Time is running out for the chimps.
They've used a lot of energy chasing these monkeys
and they now need to make a kill in order to feed the group.
Now three of the colobus have escaped, they now have to act fast.
The chimps are too heavy to swing from tree to tree,
so they have to come down to the ground and climb back into position.
Back on target, and with just one monkey left,
they funnel it towards the ambusher.
If we pause it there, you can see
it looks like the colobus has used its superior agility
and speed to move away from the chimpanzee at the last moment.

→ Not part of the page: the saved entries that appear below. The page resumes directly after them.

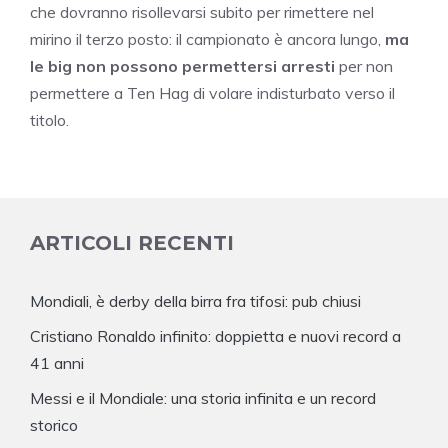
che dovranno risollevarsi subito per rimettere nel
mirino il terzo posto: il campionato è ancora lungo,
ma
le big non possono permettersi arresti
per non
permettere a Ten Hag di volare indisturbato verso il
titolo.
ARTICOLI RECENTI
Mondiali, è derby della birra fra tifosi: pub chiusi
Cristiano Ronaldo infinito: doppietta e nuovi record a
41 anni
Messi e il Mondiale: una storia infinita e un record
storico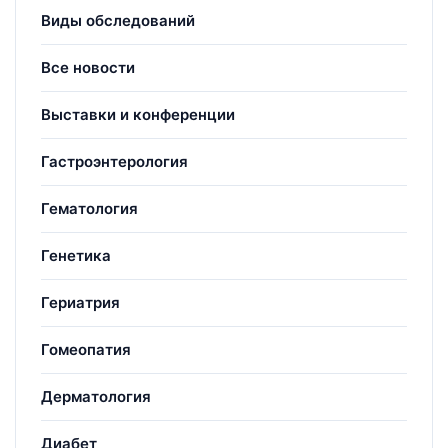
Виды обследований
Все новости
Выставки и конференции
Гастроэнтерология
Гематология
Генетика
Гериатрия
Гомеопатия
Дерматология
Диабет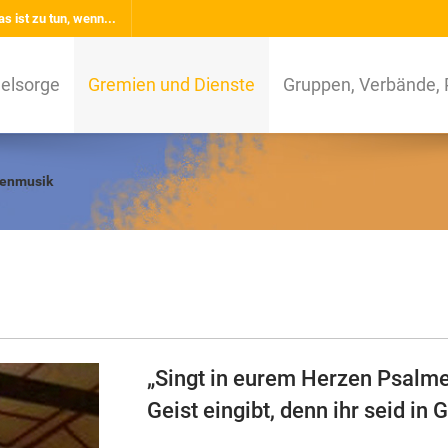
s ist zu tun, wenn...
elsorge
Gremien und Dienste
Gruppen, Verbände, 
henmusik
„Singt in eurem Herzen Psalme
Geist eingibt, denn ihr seid in 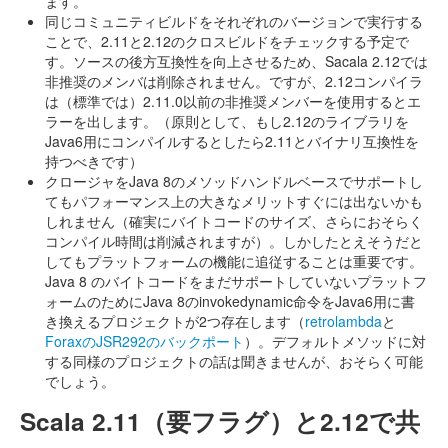
ます。
同じコミュニティビルドをそれぞれのバージョンで実行する
ことで、2.11と2.12のクロスビルドをチェックする予定で
す。ソースの後方互換性を向上させるため、Sacala 2.12では
非推奨のメンバは削除されません。ですが、2.12コンパイラ
は（標準では）2.11.0以前の非推奨メンバーを使用するとエ
ラーを出します。（原則として、もし2.12のライブラリを
Java6用にコンパイルするとしたら2.11とバイナリ互換性を
持つべきです）
クロージャをJava 8のメソッドハンドルベースでサポートし
てもパフォーマンス上の大きなメリットすぐには出ないかも
しれません（確実にバイトコードのサイズ、さらにおそらく
コンパイル時間は削減されますが）。しかしたとえそうだと
してもプラットフォームの機能に追従することは重要です。
Java 8 のバイトコードをまだサポートしていないプラットフ
ォームのためにJava 8のinvokedynamic命令をJava6用に書
き換えるプロジェクトが2つ存在します（
retrolambda
と
ForaxのJSR292のバックポート
）。デフォルトメソッドに対
する同様のプロジェクトの話は聞きませんが、おそらく可能
でしょう。
Scala 2.11（要フラグ）と2.12で共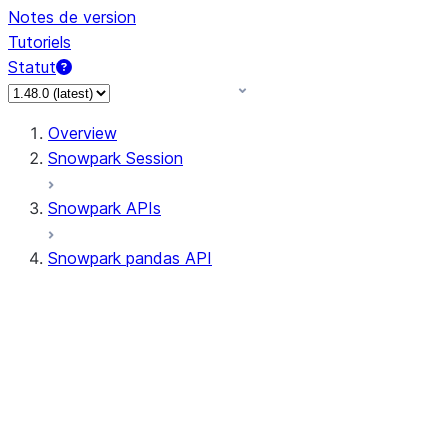
Notes de version
Tutoriels
Statut
Overview
Snowpark Session
Snowpark APIs
Snowpark pandas API
All supported APIs
Session
Input/Output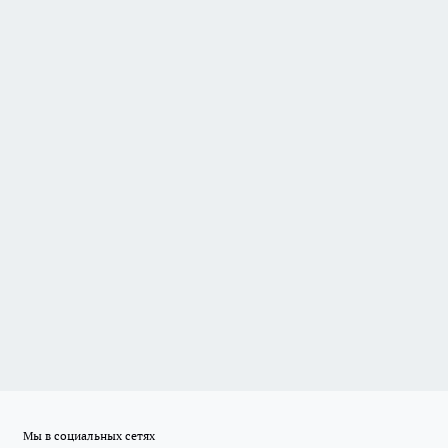
Мы в социальных сетях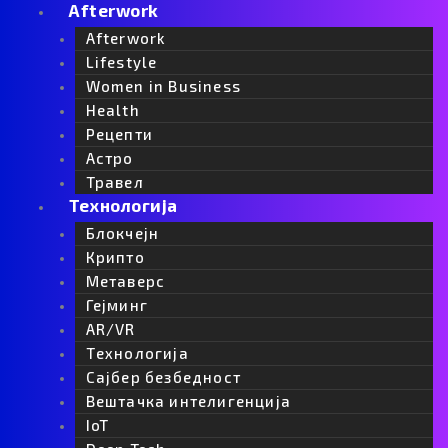
k
a
-
n
Afterwork
Afterwork
m
t
Lifestyle
Women in Business
i
Health
Рецепти
k
Астро
Травел
t
Технологија
Блокчејн
o
Крипто
Метаверс
k
Гејминг
AR/VR
-
Tехнологија
Сајбер безбедност
i
Вештачка интелигенција
IoT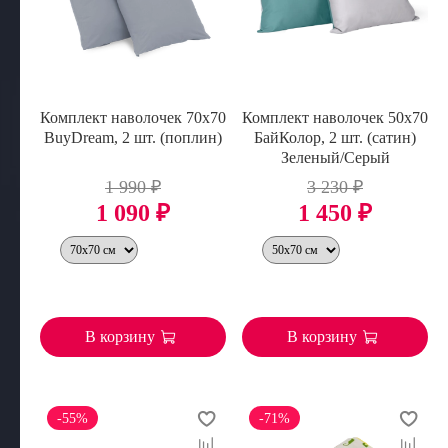
Комплект наволочек 70х70
Комплект наволочек 50х70
BuyDream, 2 шт. (поплин)
БайКолор, 2 шт. (сатин)
Зеленый/Серый
1 990 ₽
3 230 ₽
1 090 ₽
1 450 ₽
В корзину
В корзину
-55%
-71%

It looks like it's going to escape. But, if we play on,
you can see, actually, by turning back on itself,
it's run straight into a trap.
All of the other chimpanzees are waiting.
And with animals with such superior size, strength and power,
it simply doesn't stand a chance.
The time and energy invested in this hunt has paid off,
and each chimp will benefit from the kill.
The popular image of a chimpanzee munching a banana
couldn't be further from the truth.
Actually, most hunts are opportunistic,
but, even so, they employ a whole range of strategies to succeed.
And though this time round only one colobus monkey was killed,
they can take as many as seven in one hunt.
The colobus monkey's honed hearing, speed and agility
gave the chimps the run-around.
But it was ultimately the chimp's intelligent hunting tactics,
strength and precision moves that got the job done.
There can be few more challenging places to make a living
than up in the tree tops.
After all, this is an environment where any wrong step,
any misjudged leap, could mean death.
Any animal that can hunt up in the tree tops has to be a champion.
That's all we've got time for.
Join us next time, as three more pairs of animals go head-to-head
and we analyse the action Deadly 360 style.